Marin Getaldić est un mathématicien, physicien et humaniste ragusain, considéré comme l’un des plus grands savants croates de la Renaissance. Il est surtout connu pour des travaux en optique, pour son rôle dans la naissance de l’algèbre symbolique et pour ses liens directs avec les figures majeures de la science de son époque comme François Viète ou Galilée. Il propose une méthode originale pour estimer la circonférence de la Terre, uniquement par mesures géodésiques (sans astronomie).
Marin Gethaldi ou Getaldić, l’Archimède croate
Né à Raguse le 2 octobre 1568, dans la propriété familiale qui se trouve hors des remparts de la vieille ville de Dubrovnik[1]. Une inscription latine, gravée au-dessus de la porte d’entrée, dit :
« En entrant ici, on doit abandonner les envies, les disputes, les soucis. La paix et la quiétude sont assurées par ce beau jardin. »
On trouve à l’entrée de la propriété une chapelle, et en face se tient la maison, construite sur une grotte. Une centaine de marches mènent à cette grotte qui sert de laboratoire à notre héros, grotte à laquelle un surnom a été donné : « la grotte du sorcier ». Marin, en plus d’être un mathématicien accompli, s’intéresse à l’optique. Réalisant des expériences inspirées d’Archimède, il renvoie les rayons lumineux avec des miroirs concaves et réussit même à enflammer de petits artefacts. Un de ses miroirs serait conservé au National Maritime Museum à Greenwich, mention donnée par le Musée du Palais du Recteur de Dubrovnik où je me suis rendu, mais nulle trace dans les collections du musée anglais sur le catalogue en ligne. Dommage.
Notre jeune héros participe à la vie de la cité puisqu’il devient membre du Grand Conseil de la République de Raguse (Dubrovnik) et occupe même, pour un temps seulement, une mission d’ambassadeur à Constantinople.

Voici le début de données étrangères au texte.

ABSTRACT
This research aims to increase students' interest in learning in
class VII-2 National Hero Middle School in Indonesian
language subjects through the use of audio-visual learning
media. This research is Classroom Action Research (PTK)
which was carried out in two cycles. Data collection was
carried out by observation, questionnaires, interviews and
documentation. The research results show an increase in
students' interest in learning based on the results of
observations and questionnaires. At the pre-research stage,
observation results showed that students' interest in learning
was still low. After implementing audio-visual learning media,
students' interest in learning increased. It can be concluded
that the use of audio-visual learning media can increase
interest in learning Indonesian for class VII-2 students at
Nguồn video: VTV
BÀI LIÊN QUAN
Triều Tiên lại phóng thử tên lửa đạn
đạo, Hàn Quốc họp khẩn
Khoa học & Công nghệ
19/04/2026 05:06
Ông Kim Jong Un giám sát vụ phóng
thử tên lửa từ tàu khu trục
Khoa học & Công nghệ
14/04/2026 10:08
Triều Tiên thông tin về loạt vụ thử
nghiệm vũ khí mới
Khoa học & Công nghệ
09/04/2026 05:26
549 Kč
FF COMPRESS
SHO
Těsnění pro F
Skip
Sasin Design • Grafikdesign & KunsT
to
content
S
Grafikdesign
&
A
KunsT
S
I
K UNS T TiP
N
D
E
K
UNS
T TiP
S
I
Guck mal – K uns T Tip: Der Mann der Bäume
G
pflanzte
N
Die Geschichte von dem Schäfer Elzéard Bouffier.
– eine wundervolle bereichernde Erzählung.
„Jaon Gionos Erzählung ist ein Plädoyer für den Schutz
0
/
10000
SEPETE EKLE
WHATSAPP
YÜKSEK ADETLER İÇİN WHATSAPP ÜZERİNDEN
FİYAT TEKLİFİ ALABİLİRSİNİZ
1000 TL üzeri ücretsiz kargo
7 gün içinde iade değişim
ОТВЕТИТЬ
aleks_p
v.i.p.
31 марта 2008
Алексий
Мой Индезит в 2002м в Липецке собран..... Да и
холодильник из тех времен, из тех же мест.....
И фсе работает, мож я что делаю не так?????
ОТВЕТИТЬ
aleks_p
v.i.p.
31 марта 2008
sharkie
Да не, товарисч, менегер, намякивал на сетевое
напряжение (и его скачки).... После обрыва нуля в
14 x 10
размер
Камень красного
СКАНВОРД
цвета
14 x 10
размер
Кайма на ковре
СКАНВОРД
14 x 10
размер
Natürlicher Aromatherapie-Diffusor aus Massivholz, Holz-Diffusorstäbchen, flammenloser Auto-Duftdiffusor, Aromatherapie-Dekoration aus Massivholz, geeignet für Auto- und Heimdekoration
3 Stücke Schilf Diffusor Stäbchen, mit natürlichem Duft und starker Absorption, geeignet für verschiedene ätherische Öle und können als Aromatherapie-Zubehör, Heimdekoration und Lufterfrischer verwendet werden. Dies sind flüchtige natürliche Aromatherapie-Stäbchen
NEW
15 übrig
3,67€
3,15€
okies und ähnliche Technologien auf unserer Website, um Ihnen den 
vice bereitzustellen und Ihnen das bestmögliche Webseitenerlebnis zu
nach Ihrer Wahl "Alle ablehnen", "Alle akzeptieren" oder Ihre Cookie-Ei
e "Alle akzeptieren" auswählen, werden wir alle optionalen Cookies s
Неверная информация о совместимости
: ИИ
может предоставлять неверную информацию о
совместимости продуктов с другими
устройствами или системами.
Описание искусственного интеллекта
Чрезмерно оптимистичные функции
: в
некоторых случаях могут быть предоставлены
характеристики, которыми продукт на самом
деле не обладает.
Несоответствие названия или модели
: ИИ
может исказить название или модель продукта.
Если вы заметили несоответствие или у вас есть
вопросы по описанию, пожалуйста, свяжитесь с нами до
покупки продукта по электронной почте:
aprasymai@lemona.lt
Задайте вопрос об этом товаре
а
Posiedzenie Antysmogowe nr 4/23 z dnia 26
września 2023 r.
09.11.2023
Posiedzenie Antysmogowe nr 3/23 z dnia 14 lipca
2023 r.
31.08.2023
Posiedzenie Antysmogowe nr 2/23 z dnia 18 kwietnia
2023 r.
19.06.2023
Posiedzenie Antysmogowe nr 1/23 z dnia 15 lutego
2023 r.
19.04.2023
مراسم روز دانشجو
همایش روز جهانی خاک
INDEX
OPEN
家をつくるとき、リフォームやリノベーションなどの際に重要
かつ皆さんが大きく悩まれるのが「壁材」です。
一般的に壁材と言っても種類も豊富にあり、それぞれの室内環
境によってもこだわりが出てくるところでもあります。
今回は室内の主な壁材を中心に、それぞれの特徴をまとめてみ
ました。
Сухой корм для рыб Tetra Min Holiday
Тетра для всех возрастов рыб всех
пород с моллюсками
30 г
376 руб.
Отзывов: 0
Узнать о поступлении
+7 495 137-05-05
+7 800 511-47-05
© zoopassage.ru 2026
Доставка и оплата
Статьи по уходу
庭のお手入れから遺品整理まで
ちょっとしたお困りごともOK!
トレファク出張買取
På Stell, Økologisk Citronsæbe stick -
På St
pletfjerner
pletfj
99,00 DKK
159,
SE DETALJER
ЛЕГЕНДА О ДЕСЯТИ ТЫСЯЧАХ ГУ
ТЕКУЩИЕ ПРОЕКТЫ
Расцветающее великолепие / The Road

Une vie au contact des plus grands
Après avoir participé aux tâches administratives de sa cité, le jeune Marin Gethaldi – il n’a pas trente ans – part voyager en Europe[2]. Direction l’Angleterre où il se lie d’amitié avec Francis Bacon, puis direction Anvers où il se familiarise aux mathématiques de son époque. A Paris, il rencontre le mathématicien François Viète qui a près de soixante ans et est surtout connu pour ses travaux en mathématiques, et en géométrie sur les sinus et les triangles sphérique. Viète est le père de l’algèbre moderne. Gethaldi est l’un des rares élèves du mathématicien dont il poursuivra l’œuvre.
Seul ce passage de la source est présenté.